I was gobsmacked to read this thread on Mumsnet today. in particular the comment "it may be that your mil is feeling a little left out in the feeding process". There have been several threads on there recently about interfering parents or in-laws, including ones about visitors after the birth, and there seem to be two schools of thought. The first being that women who have just given birth must include the extended family as soon as possible, sometimes even during or straight after the labour, because if they don't then they are excluding the people who love them most and messing up the grandparent's chance to bond with the baby. The other is that a woman who has given birth should be allowed to say exactly what she prefers and should exclude all visitors for as long as she wants to, plus her husband/partner should be backing her up. I know which I agree with!

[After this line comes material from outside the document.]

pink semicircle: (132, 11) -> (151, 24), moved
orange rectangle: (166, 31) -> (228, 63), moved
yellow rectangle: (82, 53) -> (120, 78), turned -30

So - I find this whole idea that a grandparent might feel excluded from the feeding process a bit odd. Breast-feeding is surely not something that a grandparent should feel they have a right to be included in; it's physically impossible for a start! Where does this sense of entitlement come from and why are women who want time to get used to their newborn and recover from the birth always treated like they are some kind of irrational and mean cow? Maybe because I don't have a huge extended family myself I am a little too much of an Island in my thinking and maybe I will have to learn to compromise when it comes to family wanting time with my son or daughter but I still think it's weird behaviour for a grandparent to expect all these things. I have read so many stories of grandparents punishing their offspring, sulking, kicking off - all because they feel hard done by. Obviously there is the opposite, where mums and dads sem to think they are entitled to free childcare from their own parents and are equally as horrible when it doesn't happen.